De beslissing is uitgesproken in het openbaar en bekendgemaakt op:
Informatie over hoger beroep
Een partij die het niet eens is met deze uitspraak op het beroep, kan een hogerberoepschrift sturen naar de Afdeling bestuursrechtspraak van de Raad van State waarin wordt uitgelegd waarom deze partij het niet eens is met deze uitspraak. Het hogerberoepschrift moet worden ingediend binnen een week na de dag waarop deze uitspraak is verzonden. Kan de indiener de behandeling van het hoger beroep niet afwachten, omdat de zaak spoed heeft, dan kan de indiener de voorzieningenrechter van de Afdeling bestuursrechtspraak van de Raad van State vragen om een voorlopige voorziening (een tijdelijke maatregel) te treffen.
Tegen de uitspraak op het verzoek om een voorlopige voorziening staat geen hoger beroep of verzet open.

Voetnoten

1.Op grond van artikel 30a, eerste lid, aanhef en onder d, van de Vreemdelingenwet 2000.
2.Zie de uitspraak van de Afdeling bestuursrechtspraak van de Raad van State (Afdeling) van 31 oktober 2019 (ECLI:NL:RVS:2019:3678).
3.Zie het arrest van het Hof van Justitie van de Europese Unie (HvJEU) van 10 juni 2021, ECLI:EU:C:2021:478.
4.Zie de uitspraak van de rechtbank Den Haag, zittingsplaats Arnhem van 2 mei 2023, ECLI:NL:RVS:2018:1449.
5.Op grond van artikel 3:2 van de Algemene wet bestuursrecht (Awb) en artikel 3:46 Awb.
6.Zie hoofdstuk 6.2 van het algemeen ambtsbericht Somalië van juni 2023.

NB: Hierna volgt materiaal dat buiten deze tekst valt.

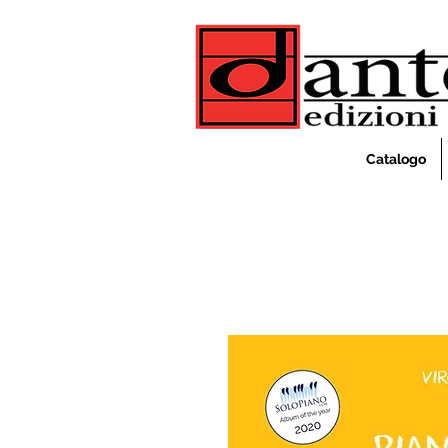
Catalogo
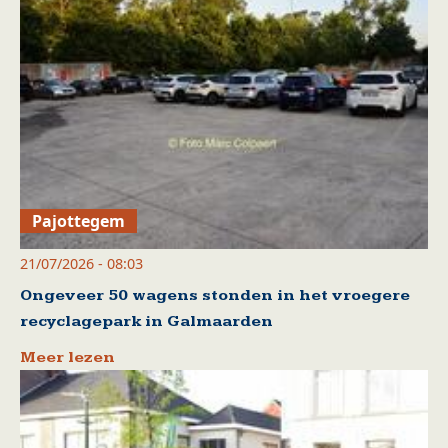
Pajottegem
21/07/2026 - 08:03
Ongeveer 50 wagens stonden in het vroegere
recyclagepark in Galmaarden
Meer lezen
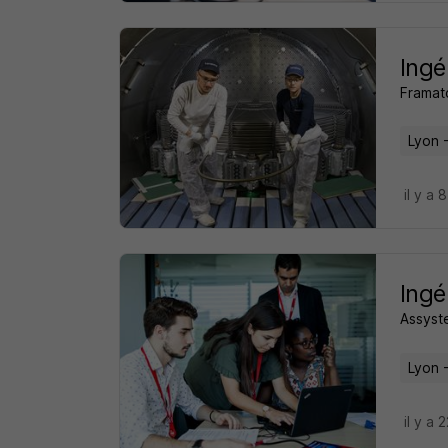
Ingé
Frama
Lyon 
il y a 
Ingé
Assyst
Lyon 
il y a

7.Zie hoofdstuk 4.1.5 van het algemeen ambtsbericht Somalië van juni 2023.
8.Zie het arrest van het Europees Hof voor de Rechten van de Mens van 19 februari 1998 in de zaak Bahaddar tegen Nederland, ECLI:CE:ECHR:1998:0219JUD002589494.
9.Verdrag tot bescherming van de rechten van de mens en de fundamentele vrijheden.
10.Zie de uitspraak van de Afdeling van 15 september 2022, ECLI:NL:RVS:2022:2699.
11.Zie paragraaf C2/6.4 van de Vreemdelingencirculaire 2000.
12.Zie bijvoorbeeld de uitspraak van de Afdeling van 5 december 2013, ECLI:NL:RVS:2013:2349.
13.Zie het arrest van het Europese Hof voor de Rechten van de Mens (EHRM) van 19 februari 1998, Bahaddar tegen Nederland, ECLI:CE:ECHR:1998:0219JUD002589494.